The Champagne Bureau, USA, represents growers and houses of French Champagne, and you can bet your bottom booze dollar the French really, really care about their Champagne brand.
Bottle bubbly in Spain, Italy, New Mexico, New York State, and you can sell it for $7-$25. Bottle bubbly in the Champagne region of France, and you can sell it for $50-$150 or more, even much more.
Thus the Champagne Bureau, USA recently launched an ad campaign supporting French bubbly. “Maine Lobster from Kansas?” the ad asks, attempting to convince consumers a product’s origins are vitally important, while tangentially using Maine to insult Kansas.
Champagne sellers want to remind sparkling wine drinkers the unique role place plays in the creation of wine, at least in creating a brand.
Sparkling wine from the Champagne region of Burgundy in France is the authentic best brand—Champagne. Sparkling wine from anywhere else is just sparkling wine from somewhere else. If it says “American Champagne” it ain’t Champagne. Got that doltish Kansas lobstermen?

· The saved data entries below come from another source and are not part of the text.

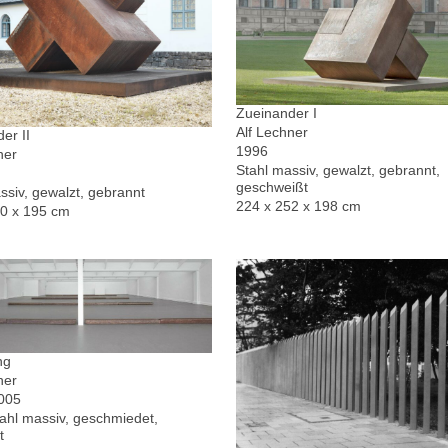
Zueinander I
Alf Lechner
er II
1996
ner
Stahl massiv, gewalzt, gebrannt,
geschweißt
ssiv, gewalzt, gebrannt
224 x 252 x 198 cm
30 x 195 cm
ng
ner
2005
hl massiv, geschmiedet,
t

• Domaine Ste Michelle Brut Columbia Valley Sparkling Wine NV. Pear, lime, tangerine, citrus, toast, apple; simple, clean sparkling bargain; Washington State. $10
• La Marca Prosecco NV. Palate-cleansing clean; apple, peach, honeysuckle-lemon; light, balanced, full o’fruit, mucho bubbles, mucho value; Italy. $11
• ZK Prosecco Brut NV. Baked apple, pear; light mouth, fine bubbles, cleansing crispness; balanced, integrated, fine finish; sparkling value; Italy. $16
• Veuve Clicquot Brut Champagne. Almond, honey, ginger; France. $60.
Last round: To waiter: “I’m going to order a broiled, skinless chicken breast and a glass of water, but I want you to bring me lasagna, buttered garlic bread, and a chilled bottle of Prosecco by mistake.”